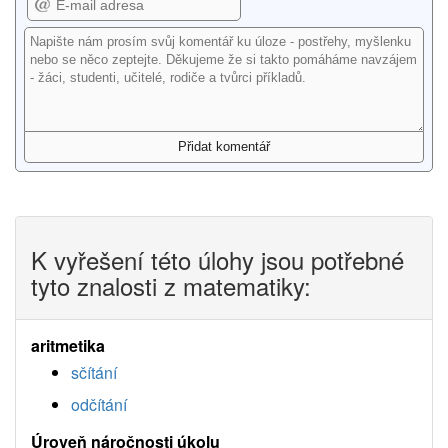
K vyřešení této úlohy jsou potřebné
tyto znalosti z matematiky:
aritmetika
sčítání
odčítání
Úroveň náročnosti úkolu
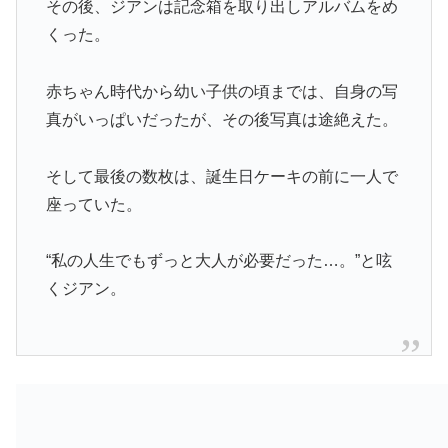
その後、ジアンは記念箱を取り出しアルバムをめ
くった。
赤ちゃん時代から幼い子供の頃までは、自身の写
真がいっぱいだったが、その後写真は途絶えた。
そして最後の数枚は、誕生日ケーキの前に一人で
座っていた。
“私の人生でもずっと大人が必要だった…。”と呟
くジアン。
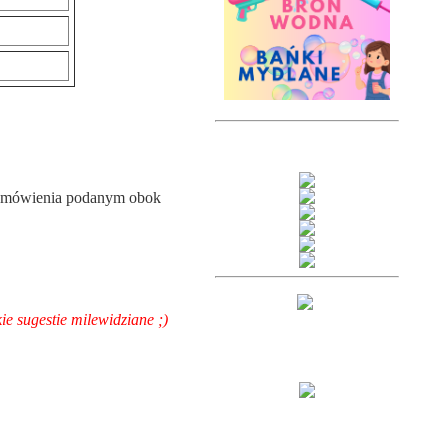
zamówienia podanym obok
ie sugestie milewidziane ;)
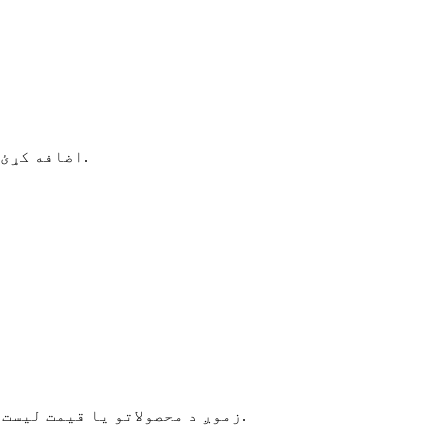
اضافه کړئ: نمبر شپږم پراختیایي سړک، د اقتصادي پراختیا زون، چانګ شینګ کاونټي، هوژو ښار، ژیجیانګ ولایت، چین.
زموږ د محصولاتو یا قیمت لیست په اړه پوښتنو لپاره ، مهرباني وکړئ خپل بریښنالیک موږ ته پریږدئ او موږ به په 24 ساعتونو کې اړیکه ونیسو.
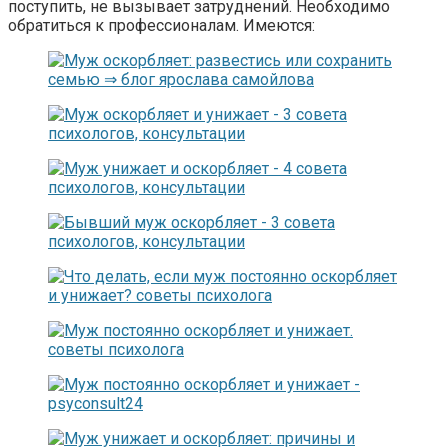
поступить, не вызывает затруднений. Необходимо
обратиться к профессионалам. Имеются:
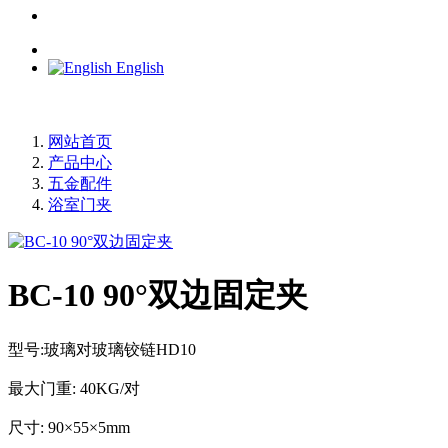
English
网站首页
产品中心
五金配件
浴室门夹
BC-10 90°双边固定夹
型号:玻璃对玻璃铰链HD10
最大门重: 40KG/对
尺寸: 90×55×5mm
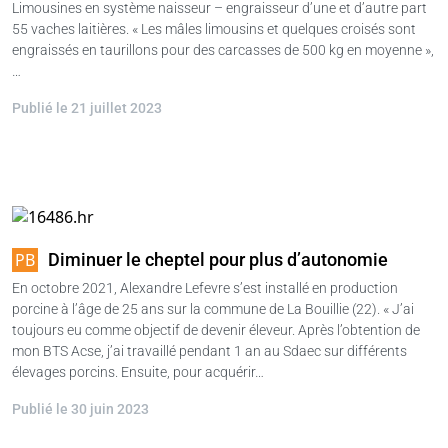
Limousines en système naisseur – engraisseur d’une et d’autre part
55 vaches laitières. « Les mâles limousins et quelques croisés sont
engraissés en taurillons pour des carcasses de 500 kg en moyenne »,
…
Publié le 21 juillet 2023
Diminuer le cheptel pour plus d’autonomie
En octobre 2021, Alexandre Lefevre s’est installé en production
porcine à l’âge de 25 ans sur la commune de La Bouillie (22). « J’ai
toujours eu comme objectif de devenir éleveur. Après l’obtention de
mon BTS Acse, j’ai travaillé pendant 1 an au Sdaec sur différents
élevages porcins. Ensuite, pour acquérir…
Publié le 30 juin 2023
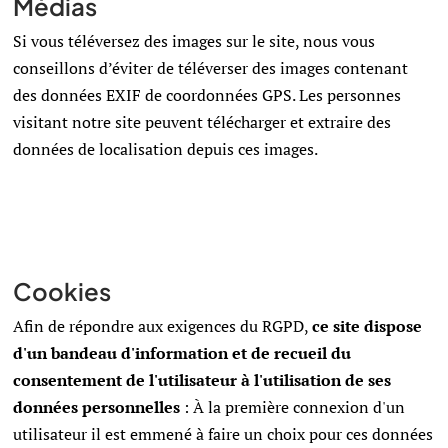
Médias
Si vous téléversez des images sur le site, nous vous
conseillons d’éviter de téléverser des images contenant
des données EXIF de coordonnées GPS. Les personnes
visitant notre site peuvent télécharger et extraire des
données de localisation depuis ces images.
Cookies
Afin de répondre aux exigences du RGPD,
ce site dispose
d'un bandeau d'information et de recueil du
consentement de l'utilisateur à l'utilisation de ses
données personnelles
: À la première connexion d'un
utilisateur il est emmené à faire un choix pour ces données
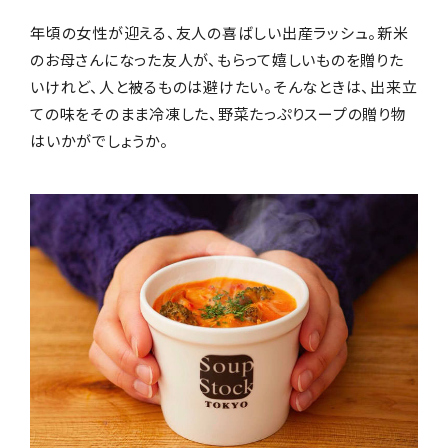
年頃の女性が迎える、友人の喜ばしい出産ラッシュ。新米
のお母さんになった友人が、もらって嬉しいものを贈りた
いけれど、人と被るものは避けたい。そんなときは、出来立
ての味をそのまま冷凍した、野菜たっぷりスープの贈り物
はいかがでしょうか。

◇ ◇ ◇ ◇ ◇

#### [Description of the task]
From the line holding "55 vaches laitières." through the last line of the material above, each line should be written out exactly, both included; omit the pictures.

#### [Answer space]
55 vaches laitières. « Les mâles limousins et quelques croisés sont
engraissés en taurillons pour des carcasses de 500 kg en moyenne »,
…
Publié le 21 juillet 2023
Diminuer le cheptel pour plus d’autonomie
En octobre 2021, Alexandre Lefevre s’est installé en production
porcine à l’âge de 25 ans sur la commune de La Bouillie (22). « J’ai
toujours eu comme objectif de devenir éleveur. Après l’obtention de
mon BTS Acse, j’ai travaillé pendant 1 an au Sdaec sur différents
élevages porcins. Ensuite, pour acquérir…
Publié le 30 juin 2023
Médias
Si vous téléversez des images sur le site, nous vous
conseillons d’éviter de téléverser des images contenant
des données EXIF de coordonnées GPS. Les personnes
visitant notre site peuvent télécharger et extraire des
données de localisation depuis ces images.
Cookies
Afin de répondre aux exigences du RGPD,
ce site dispose
d'un bandeau d'information et de recueil du
consentement de l'utilisateur à l'utilisation de ses
données personnelles
: À la première connexion d'un
utilisateur il est emmené à faire un choix pour ces données
年頃の女性が迎える、友人の喜ばしい出産ラッシュ。新米
のお母さんになった友人が、もらって嬉しいものを贈りた
いけれど、人と被るものは避けたい。そんなときは、出来立
ての味をそのまま冷凍した、野菜たっぷりスープの贈り物
はいかがでしょうか。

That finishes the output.